Adding 2 to each value of the random variable [tex]X[/tex] makes a new random variable [tex]X+2[/tex]. Its mean would be
[tex]E[X+2]=E[X]+E[2]=E[X]+2[/tex]
since expectation is linear, and the expected value of a constant is that constant. [tex]E[X][/tex] is the mean of [tex]X[/tex], so the new mean would be
[tex]E[X+2]=10+2=12[/tex]
The variance of a random variable [tex]X[/tex] is
[tex]V[X]=E[X^2]-E[X]^2[/tex]
so the variance of [tex]X+2[/tex] would be
[tex]V[X+2]=E[(X+2)^2]-E[X+2]^2[/tex]
We already know [tex]E[X+2]=12[/tex], so simplifying above, we get
[tex]V[X+2]=E[X^2+4X+4]-12^2[/tex]
[tex]V[X+2]=E[X^2]+4E[X]+4-12^2[/tex]
[tex]V[X+2]=(V[X]+E[X]^2)+4E[X]-140[/tex]
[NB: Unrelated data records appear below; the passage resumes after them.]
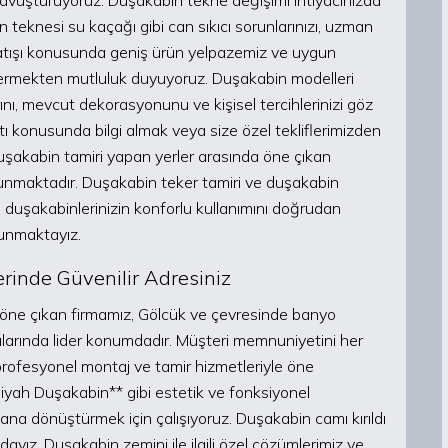
 kavuşturuyoruz. Duşakabin tekne değişimi ihtiyacınızda
 teknesi su kaçağı gibi can sıkıcı sorunlarınızı, uzman
satışı konusunda geniş ürün yelpazemiz ve uygun
t vermekten mutluluk duyuyoruz. Duşakabin modelleri
ı, mevcut dekorasyonunu ve kişisel tercihlerinizi göz
 konusunda bilgi almak veya size özel tekliflerimizden
 Duşakabin tamiri yapan yerler arasında öne çıkan
unmaktadır. Duşakabin teker tamiri ve duşakabin
 duşakabinlerinizin konforlu kullanımını doğrudan
 sunmaktayız.
rinde Güvenilir Adresiniz
le öne çıkan firmamız, Gölcük ve çevresinde banyo
ularında lider konumdadır. Müşteri memnuniyetini her
 profesyonel montaj ve tamir hizmetleriyle öne
Siyah Duşakabin** gibi estetik ve fonksiyonel
kana dönüştürmek için çalışıyoruz. Duşakabin camı kırıldı
zdayız. Duşakabin zemini ile ilgili özel çözümlerimiz ve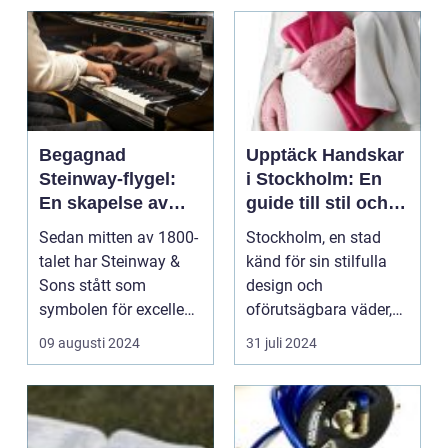
Begagnad
Upptäck Handskar
Steinway-flygel:
i Stockholm: En
En skapelse av
guide till stil och
ljud och konst
skydd
Sedan mitten av 1800-
Stockholm, en stad
talet har Steinway &
känd för sin stilfulla
Sons stått som
design och
symbolen för excellens
oförutsägbara väder,
inom ...
&...
09 augusti 2024
31 juli 2024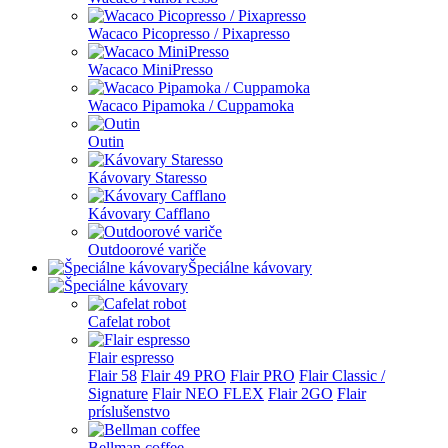
Wacaco Picopresso / Pixapresso
Wacaco MiniPresso
Wacaco Pipamoka / Cuppamoka
Outin
Kávovary Staresso
Kávovary Cafflano
Outdoorové variče
Špeciálne kávovary
Cafelat robot
Flair espresso
Flair 58
Flair 49 PRO
Flair PRO
Flair Classic /
Signature
Flair NEO FLEX
Flair 2GO
Flair
príslušenstvo
Bellman coffee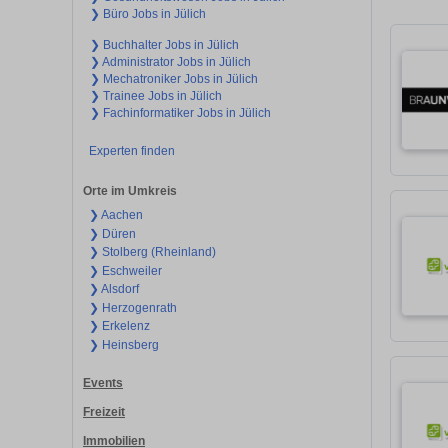
❯ Büro Jobs in Jülich
❯ Buchhalter Jobs in Jülich
❯ Administrator Jobs in Jülich
❯ Mechatroniker Jobs in Jülich
❯ Trainee Jobs in Jülich
❯ Fachinformatiker Jobs in Jülich
Experten finden
Orte im Umkreis
❯ Aachen
❯ Düren
❯ Stolberg (Rheinland)
❯ Eschweiler
❯ Alsdorf
❯ Herzogenrath
❯ Erkelenz
❯ Heinsberg
Events
Freizeit
Immobilien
Standard deviation is the square root of variance, so [tex]V[X]=3^2=9[/tex].
[tex]\implies V[X+2]=(9+10^2)+4(10)-140=9[/tex]
so the standard deviation remains unchanged at 3.
NB: More generally, the variance of [tex]aX+b[/tex] for [tex]a,b\in\mathbb R[/tex] is
[tex]V[aX+b]=a^2V[X]+b^2V[1][/tex]
but the variance of a constant is 0. In this case, [tex]a=1[/tex], so we're left with [tex]V[X+2]=V[X][/tex], as expected.